In this collection of twenty-eight essays, poets such as Frank Bidart, Marilyn Chin, Billy Collins, Louise Glück, Kimiko Hahn, Yusef Komunyakaa, and Sharon Olds explore the autobiographical impulse in poetry. As Library Journal writes: "Each weighs in on a different area of the discussion, but all are evocative and engaging. One quickly discovers that the confessional poem's legacy extends further than the expected Plath, Sexton, and Lowell. Sappho, Shakespeare's elusive figures, Milton's daughters, and Mary Wordsworth are as likely to be evoked by these writers, as they demonstrate how poetic voice spans an infinite variety of combinations."
In this guide writer and teacher Susan M. Tiberghien provides advice and writing exercises that help beginning writers develop their voice and enrich their craft.
Author of the classic Writing Down the Bones, Natalie Goldberg offers another writing guide based on her forty years of teaching small, intensive workshops at a remote center in the rural Southwest. In chapters with titles such as "Why Silence?," "Meditation (Sitting)," "Seven Attitudes of Mindfulness," and "Six-Word Memoir," Goldberg shares her insights about finding truth and clarity on the way to establishing a literary life.
Written by poet and critic James Logenbach, this collection of twelve essays explores various ways that poetry at its most successful delivers meaning.

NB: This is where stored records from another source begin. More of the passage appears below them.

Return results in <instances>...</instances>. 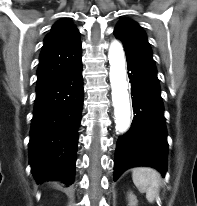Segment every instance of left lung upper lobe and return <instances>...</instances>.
Wrapping results in <instances>:
<instances>
[{
	"label": "left lung upper lobe",
	"instance_id": "5c2ea615",
	"mask_svg": "<svg viewBox=\"0 0 197 206\" xmlns=\"http://www.w3.org/2000/svg\"><path fill=\"white\" fill-rule=\"evenodd\" d=\"M114 34L123 42L127 60L158 80L150 44L142 27L129 18H123L116 25Z\"/></svg>",
	"mask_w": 197,
	"mask_h": 206
}]
</instances>
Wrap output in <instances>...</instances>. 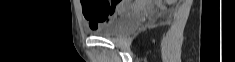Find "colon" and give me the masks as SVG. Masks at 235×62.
Here are the masks:
<instances>
[{
	"label": "colon",
	"mask_w": 235,
	"mask_h": 62,
	"mask_svg": "<svg viewBox=\"0 0 235 62\" xmlns=\"http://www.w3.org/2000/svg\"><path fill=\"white\" fill-rule=\"evenodd\" d=\"M120 3L121 0H112L111 3L103 0H85L83 1L84 15L96 25L107 22Z\"/></svg>",
	"instance_id": "1"
}]
</instances>
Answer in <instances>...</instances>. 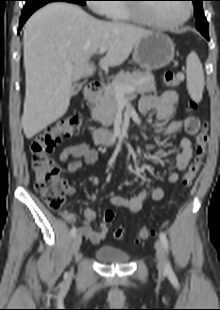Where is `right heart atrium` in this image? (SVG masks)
Returning a JSON list of instances; mask_svg holds the SVG:
<instances>
[{"label": "right heart atrium", "mask_w": 220, "mask_h": 310, "mask_svg": "<svg viewBox=\"0 0 220 310\" xmlns=\"http://www.w3.org/2000/svg\"><path fill=\"white\" fill-rule=\"evenodd\" d=\"M92 1H105V0H92ZM108 5L106 4H93L92 5V8L97 11V12H100L102 14H104V10L105 8H107Z\"/></svg>", "instance_id": "d8ad5b80"}]
</instances>
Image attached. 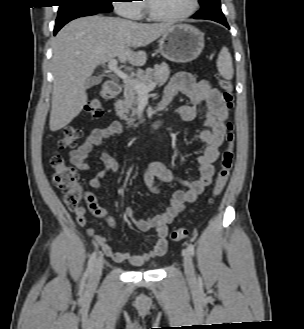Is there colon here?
<instances>
[{
  "label": "colon",
  "mask_w": 304,
  "mask_h": 329,
  "mask_svg": "<svg viewBox=\"0 0 304 329\" xmlns=\"http://www.w3.org/2000/svg\"><path fill=\"white\" fill-rule=\"evenodd\" d=\"M218 85L222 90V97L228 111L233 108V86L230 80L218 77ZM88 116L93 119H99L103 115L102 103L99 98H92L87 103ZM226 147L224 148L220 167L217 173L214 187L211 191L210 202L218 197L225 189L234 161V143L235 134L231 121L226 123ZM81 136V131L74 127L68 126L64 129L63 137L59 140L60 149H69L76 145L77 139ZM50 164L52 167V182L60 190L64 191V202L69 210L77 211L80 209L81 201L85 195L82 187L78 183L79 175L75 167L66 162L59 154L54 153L51 156ZM187 236V230L178 228L172 231L171 239L181 241Z\"/></svg>",
  "instance_id": "5ec220e1"
}]
</instances>
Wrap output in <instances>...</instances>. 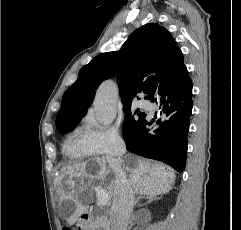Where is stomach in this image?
I'll use <instances>...</instances> for the list:
<instances>
[{"instance_id":"obj_1","label":"stomach","mask_w":241,"mask_h":230,"mask_svg":"<svg viewBox=\"0 0 241 230\" xmlns=\"http://www.w3.org/2000/svg\"><path fill=\"white\" fill-rule=\"evenodd\" d=\"M89 225L81 220L77 223V230H89Z\"/></svg>"}]
</instances>
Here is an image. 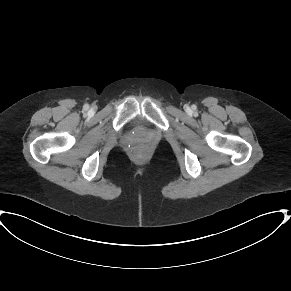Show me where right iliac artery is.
<instances>
[{
	"mask_svg": "<svg viewBox=\"0 0 291 291\" xmlns=\"http://www.w3.org/2000/svg\"><path fill=\"white\" fill-rule=\"evenodd\" d=\"M84 109H85V110H88V109H89V105H88V104H85V105H84Z\"/></svg>",
	"mask_w": 291,
	"mask_h": 291,
	"instance_id": "82829eb1",
	"label": "right iliac artery"
}]
</instances>
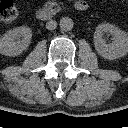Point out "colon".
<instances>
[{"mask_svg":"<svg viewBox=\"0 0 128 128\" xmlns=\"http://www.w3.org/2000/svg\"><path fill=\"white\" fill-rule=\"evenodd\" d=\"M17 16L16 0H0V22L10 24Z\"/></svg>","mask_w":128,"mask_h":128,"instance_id":"1","label":"colon"}]
</instances>
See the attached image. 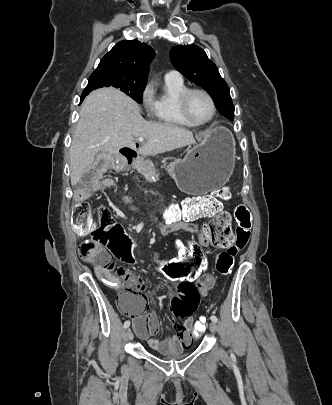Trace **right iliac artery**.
Here are the masks:
<instances>
[{
  "label": "right iliac artery",
  "mask_w": 332,
  "mask_h": 405,
  "mask_svg": "<svg viewBox=\"0 0 332 405\" xmlns=\"http://www.w3.org/2000/svg\"><path fill=\"white\" fill-rule=\"evenodd\" d=\"M129 326H130V321L129 320L125 321L124 328L127 329Z\"/></svg>",
  "instance_id": "1"
}]
</instances>
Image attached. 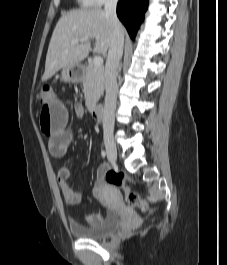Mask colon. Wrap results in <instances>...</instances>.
Instances as JSON below:
<instances>
[{
	"mask_svg": "<svg viewBox=\"0 0 227 265\" xmlns=\"http://www.w3.org/2000/svg\"><path fill=\"white\" fill-rule=\"evenodd\" d=\"M53 97L54 93L48 85H39L37 87V98L41 105V109L43 102H49ZM105 179L108 184L122 189L125 201L129 206L139 208L142 211H146L148 209L147 201L131 191L126 185L128 178L122 172L110 170L106 172Z\"/></svg>",
	"mask_w": 227,
	"mask_h": 265,
	"instance_id": "colon-1",
	"label": "colon"
}]
</instances>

Longenbach uses as examples poems by Shakespeare, Donne, Blake, Keats, Dickinson, Yeats, Pound, Bishop, and Ashbery, among other greats.
An anthology of essays by poets such as Kazim Ali, Elizabeth Bishop, Naomi Shihab Nye, Nick Flynn, Yusef Komunyakaa, Claudia Rankine, and Alissa Valles whose travels have informed their writing. The book also includes practical resources for finding work abroad, applying for fellowships and residencies, funding a trip, obtaining proper travel documents, and attending to other cultural considerations.
In Vivid and Continuousseasoned fiction writer and teacher John McNally, who is also the author of The Creative Writer’s Survival Guide, offers solutions to the problems beginning fiction writers face. Each of the fifteen chapters includes writing exercises meant to reinforce McNally’s guidance.